Problem details ->
Beginning with the line containing "Taco Bell Pulls", give every line again exactly as it is, ending with the last line of the entries.

Data to process ->
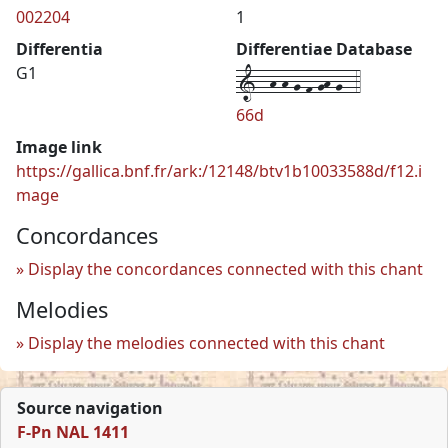
002204
1
Differentia
Differentiae Database
1--h-h-g-f-gh-g--4
G1
66d
Image link
https://gallica.bnf.fr/ark:/12148/btv1b10033588d/f12.i
mage
Concordances
Display the concordances connected with this chant
Melodies
Display the melodies connected with this chant
Source navigation
F-Pn NAL 1411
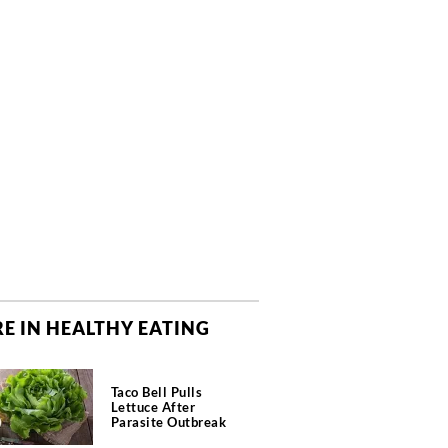
E IN HEALTHY EATING
Taco Bell Pulls
Lettuce After
Parasite Outbreak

Output of the exercise ->
Taco Bell Pulls
Lettuce After
Parasite Outbreak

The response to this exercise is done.